Intro to R
A Beginner’s Guide for Linguists
Welcome!
Welcome to this introductory course on the R programming language! This course is designed to guide you through the essentials of R with a specific focus on the use of R for statistical data analysis.
This coursebook is the companion text to Module 1: Introduction to R, a 15 hour course that I teach at the Summer School: Methods in Language Science (Ghent University, Belgium). The course covers the following topics:
- Understanding the difference between R, Rstudio and R notebook
- Exploring basic arithmetic and logical operations.
- Introduction to essential data structures, including vectors, matrices, and data frames
- Importing data files
- Manipulating, indexing and pivoting data structures
- Generating descriptive statistics and visualisations in base-R
- Introduction to the tidyverse approach (incl. ggplot2 visualisations)

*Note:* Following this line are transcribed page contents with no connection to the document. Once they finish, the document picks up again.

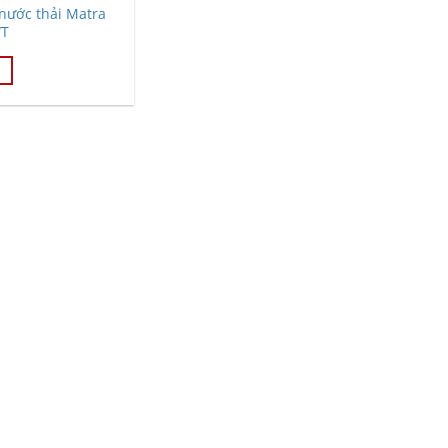
nước thải Matra
/T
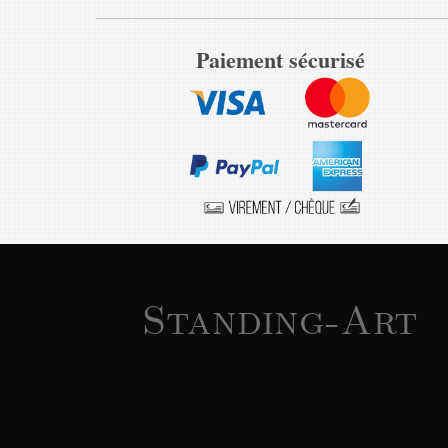
Paiement sécurisé
Standing-Art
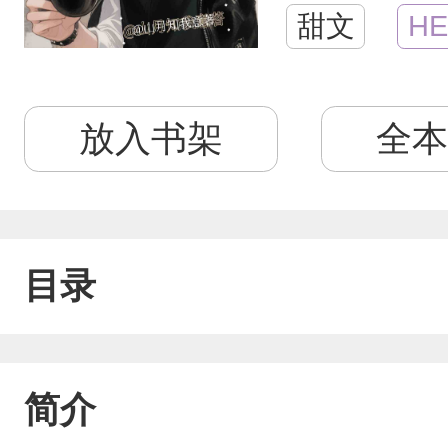
甜文
HE
放入书架
全本
目录
简介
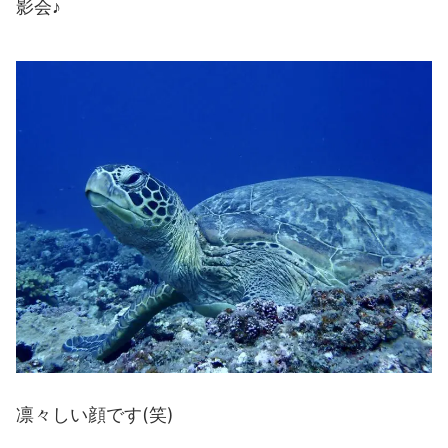
影会♪
凛々しい顔です(笑)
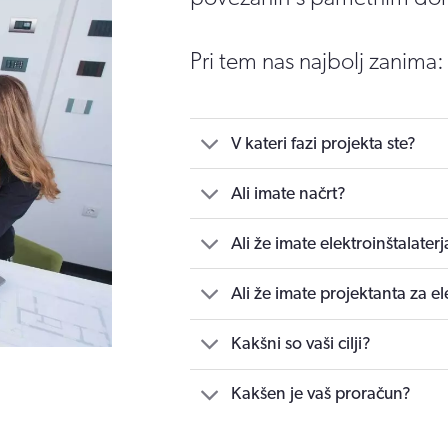
Pri tem nas najbolj zanima:
V kateri fazi projekta ste?
Ali imate načrt?
Ali že imate elektroinštalaterj
Ali že imate projektanta za el
Kakšni so vaši cilji?
Kakšen je vaš proračun?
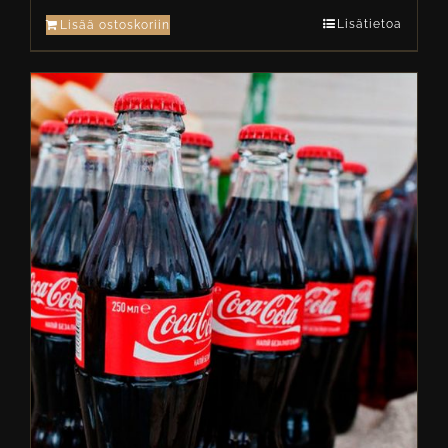
Lisätietoa
Lisää ostoskoriin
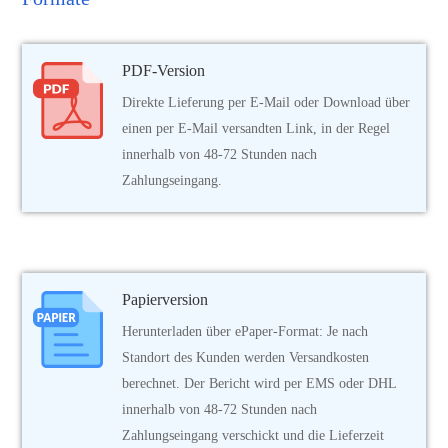
PDF-Version
Direkte Lieferung per E-Mail oder Download über
einen per E-Mail versandten Link, in der Regel
innerhalb von 48-72 Stunden nach
Zahlungseingang.
Papierversion
Herunterladen über ePaper-Format: Je nach
Standort des Kunden werden Versandkosten
berechnet. Der Bericht wird per EMS oder DHL
innerhalb von 48-72 Stunden nach
Zahlungseingang verschickt und die Lieferzeit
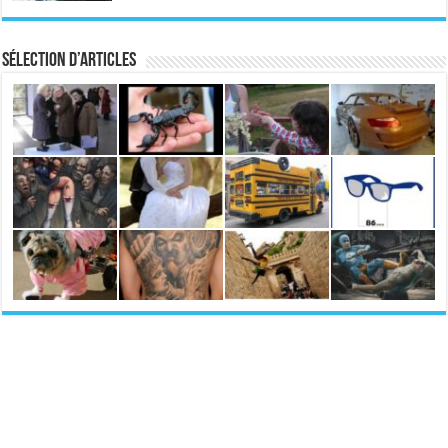
Sélection d’articles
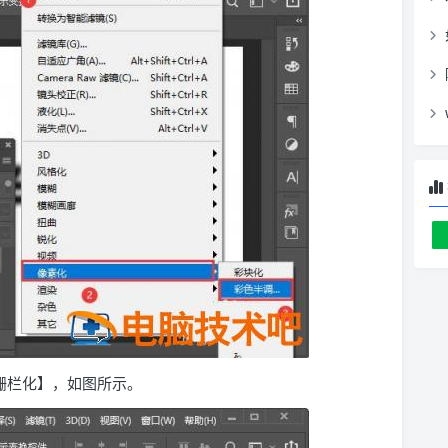
栅栏化】，如图所示。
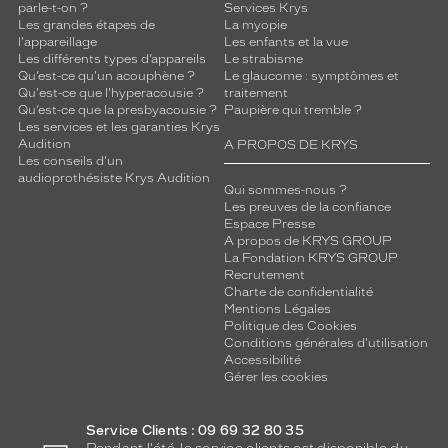
techniques
parle-t-on ?
Services Krys
Les grandes étapes de
La myopie
l'appareillage
Les enfants et la vue
Genre
Les différents types d’appareils
Le strabisme
Qu’est-ce qu'un acouphène ?
Le glaucome : symptômes et
Femme
Qu'est-ce que l'hyperacousie ?
traitement
Forme
Qu’est-ce que la presbyacousie ?
Paupière qui tremble ?
de
Les services et les garanties Krys
la
Audition
A PROPOS DE KRYS
Les conseils d'un
monture
audioprothésiste Krys Audition
Qui sommes-nous ?
Ronde
Les preuves de la confiance
Couleur
Espace Presse
A propos de KRYS GROUP
de
La Fondation KRYS GROUP
la
Recrutement
monture
Charte de confidentialité
Mentions Légales
003
Politique des Cookies
Conditions générales d'utilisation
Or
Accessibilité
Brillant
Gérer les cookies
Couleur
du
verre
Service Clients : 09 69 32 80 35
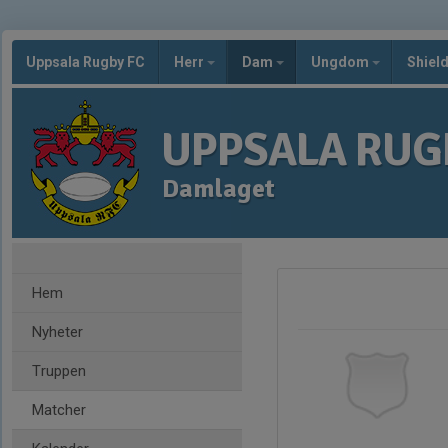
Uppsala Rugby FC
Herr
Dam
Ungdom
Shiel
UPPSALA RUG
Damlaget
Hem
Nyheter
Truppen
Matcher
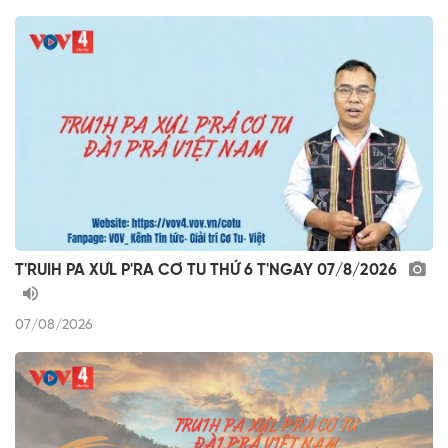
T'RUIH PA XƯL P'RA CƠ TU THỨ 6 T'NGAY 07/8/2026
07/08/2026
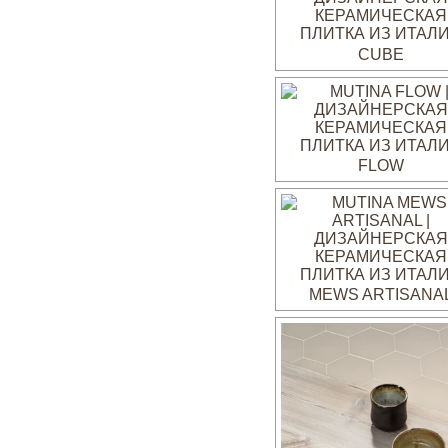
CUBE
FLOW
MEWS ARTISANA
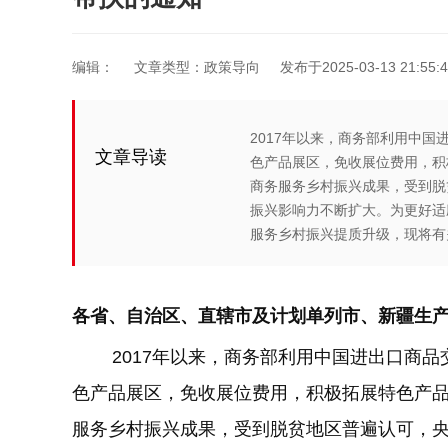
编辑：
文章类型：政策导向
发布于2025-03-13 21:55:4
2017年以来，商务部利用中
文章导读
色产品展区，免收展位费用，积
商务服务乡村振兴成果，受到脱
振兴影响力不断扩大。为更好适
服务乡村振兴提质升级，现将有关
各省、自治区、直辖市及计划单列市、新疆生产
2017年以来，商务部利用中国进出口商品
色产品展区，免收展位费用，积极拓展特色产
服务乡村振兴成果，受到脱贫地区普遍认可，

This course book is particularly written for language scientists who are new to R and who wish to use R for statistical data analysis. This is not a book about how to use R for the puprose of text analysis, text mining or corpus analysis.
The book is written as a step-by-step guide and may also be of use to linguists who do not attend the summer school. Contact me at Ludovic.DeCuypere@UGent.be if you want to use the datasets and the solutions to the exercises.
As with any (natural or software) language, you need to start with the basics, before moving on to more complex constructions and patterns. Along the way, you will learn new words (functions, commands and arguments), grammar rules (code syntax), and common phrases (coding patterns).
By the end of this module/book you should grasp the essentials of the R-language and be able to copy-paste and interpret basic R-code. Will you be able to “speak” R? Most probably not. Very few people are fluent R-speakers, by which I mean that they can write R-code from a blank screen. Don’t expect to be able to do that, but that’s ok. Unless you wish to become a data scientist or statistician, you will only need to copy-paste and tweak existing R-code for your own - linguistically motivated - purposes. And that’s what you will be able to do in a few hourse from now.
Further reading
This book was written on the shoulders of many giants. I recommend the following resources for further reading and study: R for dummies by Joris Meys and Adrie De Vries is quintessential R-reading (Vries and Meys 2015). Norm Matloff’s FasteR is mandatory study for every R learner (https://faster-site.netlify.app/). An introduction to R by the R Core Team (R Core Team 2023) is a bit technical, but massively rewarding. Crawley’s R book remains a classic in my personal library (Crawley 2012). Finally, the R Graphics Cookbook (2e) is my goto-resource for data visualisation (Chang 2018).
Acknowledgements
This book was written in RStudio (RStudio Team 2023) with Quarto, “a multi-language, next generation version of R Markdown from Posit”.
License
This book licensed under the Creative Commons Attribution-NonCommercial-NoDerivs 4.0 License.
Good luck, and happy coding!
Ludovic De Cuypere